Task inputs
# # # #

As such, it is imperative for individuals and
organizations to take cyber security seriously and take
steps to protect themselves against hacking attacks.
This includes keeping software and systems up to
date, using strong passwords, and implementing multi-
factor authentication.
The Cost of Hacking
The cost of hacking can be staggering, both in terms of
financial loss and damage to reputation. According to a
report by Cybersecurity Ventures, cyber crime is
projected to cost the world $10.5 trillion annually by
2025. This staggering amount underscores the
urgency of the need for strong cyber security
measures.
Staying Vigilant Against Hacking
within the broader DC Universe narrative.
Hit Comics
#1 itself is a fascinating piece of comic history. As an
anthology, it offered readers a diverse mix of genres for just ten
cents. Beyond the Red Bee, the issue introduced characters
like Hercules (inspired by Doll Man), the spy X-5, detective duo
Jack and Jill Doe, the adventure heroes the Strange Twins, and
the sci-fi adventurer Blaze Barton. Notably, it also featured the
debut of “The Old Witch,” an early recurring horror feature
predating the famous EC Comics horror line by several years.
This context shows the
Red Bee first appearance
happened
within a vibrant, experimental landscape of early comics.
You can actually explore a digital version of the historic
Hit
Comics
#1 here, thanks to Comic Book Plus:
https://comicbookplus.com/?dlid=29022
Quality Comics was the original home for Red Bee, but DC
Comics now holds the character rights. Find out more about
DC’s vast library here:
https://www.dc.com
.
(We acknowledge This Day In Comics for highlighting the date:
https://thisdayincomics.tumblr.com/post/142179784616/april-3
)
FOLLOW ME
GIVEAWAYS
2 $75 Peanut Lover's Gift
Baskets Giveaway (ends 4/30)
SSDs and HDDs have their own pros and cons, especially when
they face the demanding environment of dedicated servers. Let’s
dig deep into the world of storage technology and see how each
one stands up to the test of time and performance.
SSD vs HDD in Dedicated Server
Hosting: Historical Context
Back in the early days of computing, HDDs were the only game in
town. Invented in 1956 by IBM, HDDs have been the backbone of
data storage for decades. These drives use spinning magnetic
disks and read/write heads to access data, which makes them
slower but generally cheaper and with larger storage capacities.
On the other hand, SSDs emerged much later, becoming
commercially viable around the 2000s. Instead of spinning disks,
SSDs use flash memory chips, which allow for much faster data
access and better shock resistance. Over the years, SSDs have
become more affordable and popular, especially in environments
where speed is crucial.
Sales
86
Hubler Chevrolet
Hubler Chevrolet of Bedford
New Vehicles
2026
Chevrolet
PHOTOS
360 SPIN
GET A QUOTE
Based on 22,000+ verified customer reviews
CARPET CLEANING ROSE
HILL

# # # #

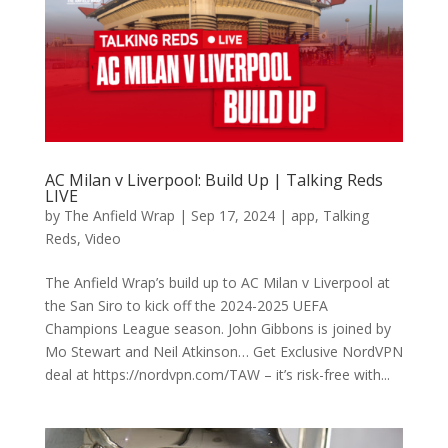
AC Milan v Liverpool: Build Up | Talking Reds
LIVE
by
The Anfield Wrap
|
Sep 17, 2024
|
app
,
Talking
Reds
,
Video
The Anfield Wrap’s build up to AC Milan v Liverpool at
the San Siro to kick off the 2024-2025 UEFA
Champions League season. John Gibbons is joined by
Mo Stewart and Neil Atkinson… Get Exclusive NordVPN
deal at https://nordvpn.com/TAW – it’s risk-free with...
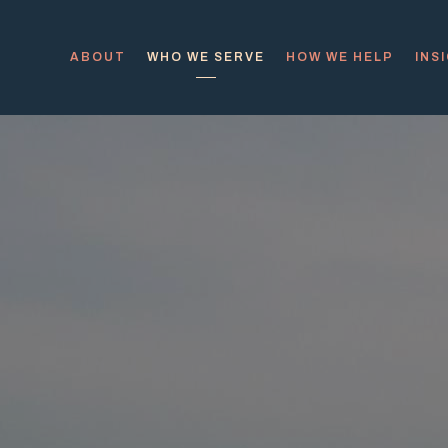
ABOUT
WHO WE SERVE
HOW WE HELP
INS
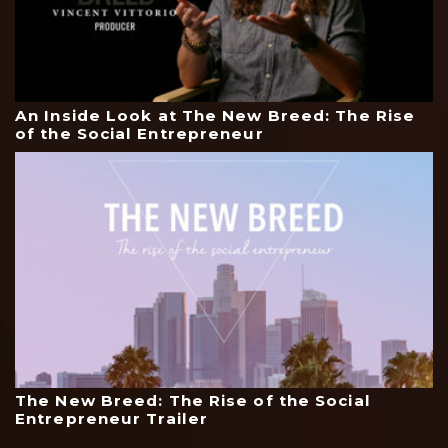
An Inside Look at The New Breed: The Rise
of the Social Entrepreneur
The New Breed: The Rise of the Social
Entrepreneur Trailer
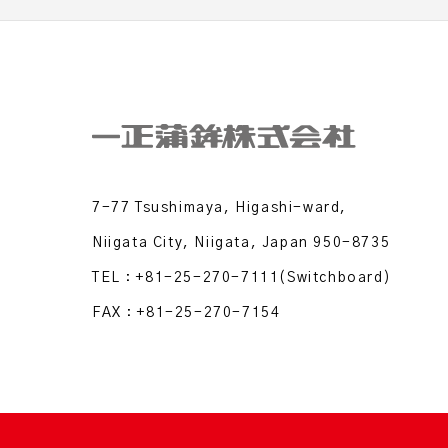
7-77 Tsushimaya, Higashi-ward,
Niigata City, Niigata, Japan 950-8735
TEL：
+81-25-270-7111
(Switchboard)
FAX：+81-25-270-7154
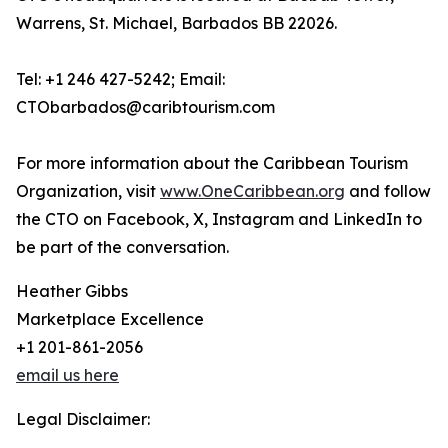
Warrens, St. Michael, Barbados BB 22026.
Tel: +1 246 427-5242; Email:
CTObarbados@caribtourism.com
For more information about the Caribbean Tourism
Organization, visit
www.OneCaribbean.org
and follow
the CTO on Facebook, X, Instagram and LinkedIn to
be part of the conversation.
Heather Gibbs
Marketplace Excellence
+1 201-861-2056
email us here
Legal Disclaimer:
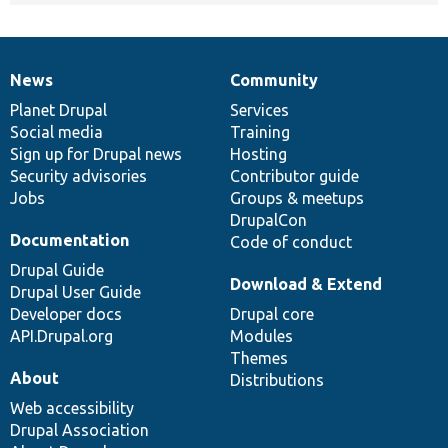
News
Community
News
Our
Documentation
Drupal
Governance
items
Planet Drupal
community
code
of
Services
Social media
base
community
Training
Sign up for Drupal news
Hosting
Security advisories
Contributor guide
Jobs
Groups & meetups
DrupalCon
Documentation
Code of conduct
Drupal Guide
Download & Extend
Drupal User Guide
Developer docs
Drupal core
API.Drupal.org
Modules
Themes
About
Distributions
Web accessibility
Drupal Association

# # # #

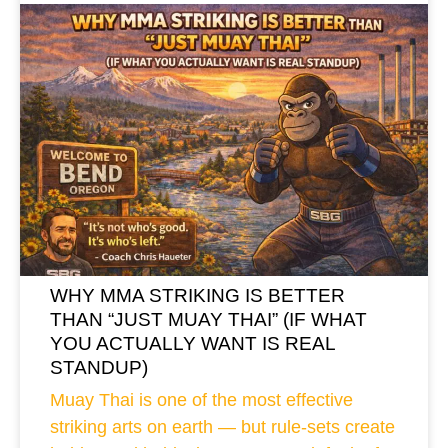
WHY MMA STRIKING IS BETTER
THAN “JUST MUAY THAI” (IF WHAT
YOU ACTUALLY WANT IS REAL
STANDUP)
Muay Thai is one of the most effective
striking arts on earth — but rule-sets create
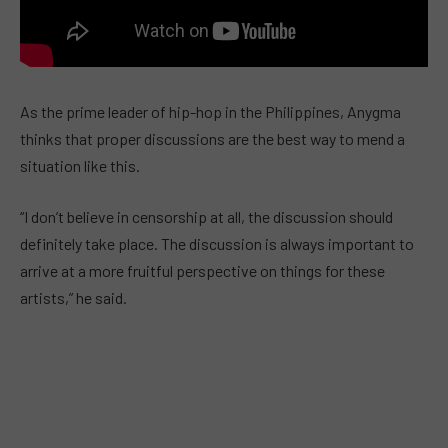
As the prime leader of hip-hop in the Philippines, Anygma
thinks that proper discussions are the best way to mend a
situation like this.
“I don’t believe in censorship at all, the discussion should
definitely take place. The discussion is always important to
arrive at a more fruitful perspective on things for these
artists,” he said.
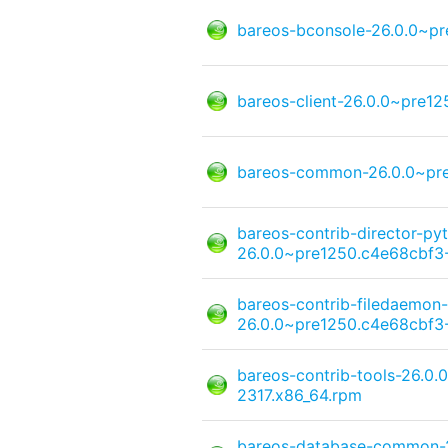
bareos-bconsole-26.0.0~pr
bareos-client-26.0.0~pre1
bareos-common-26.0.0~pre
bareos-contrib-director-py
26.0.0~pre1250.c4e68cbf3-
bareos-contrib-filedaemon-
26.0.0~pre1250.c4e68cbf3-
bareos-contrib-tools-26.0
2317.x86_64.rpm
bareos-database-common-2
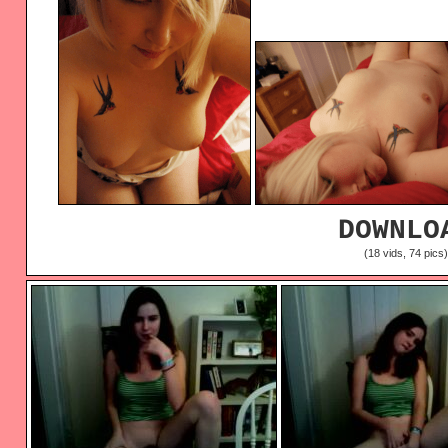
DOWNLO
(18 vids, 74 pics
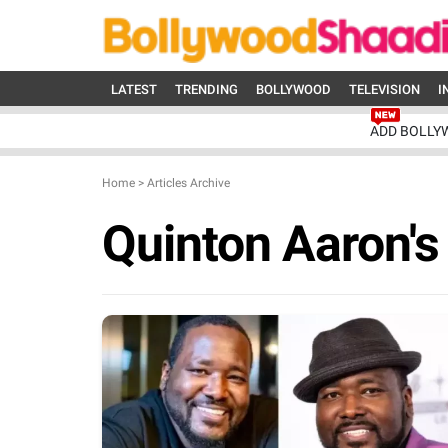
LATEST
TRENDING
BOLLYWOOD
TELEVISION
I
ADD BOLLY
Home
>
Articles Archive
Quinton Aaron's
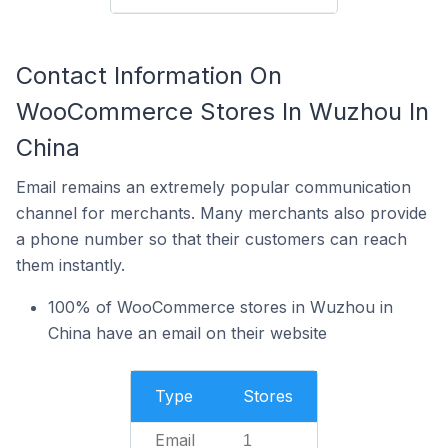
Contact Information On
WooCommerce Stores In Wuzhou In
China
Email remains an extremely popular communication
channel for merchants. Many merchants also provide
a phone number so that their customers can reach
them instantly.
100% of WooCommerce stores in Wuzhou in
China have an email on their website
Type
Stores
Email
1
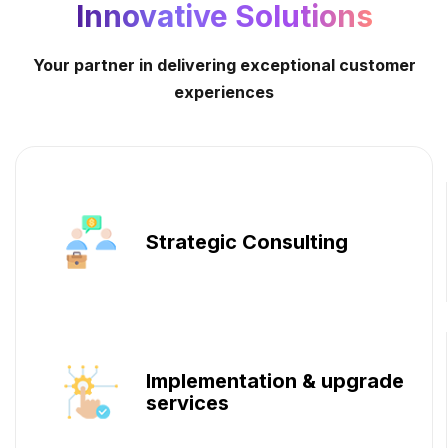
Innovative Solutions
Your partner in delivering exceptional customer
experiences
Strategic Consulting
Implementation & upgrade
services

# # # #

Task to carry out
Across the entries, each line containing the word "Wrap" is to be counted once; the total alone is to be given.

Solution
2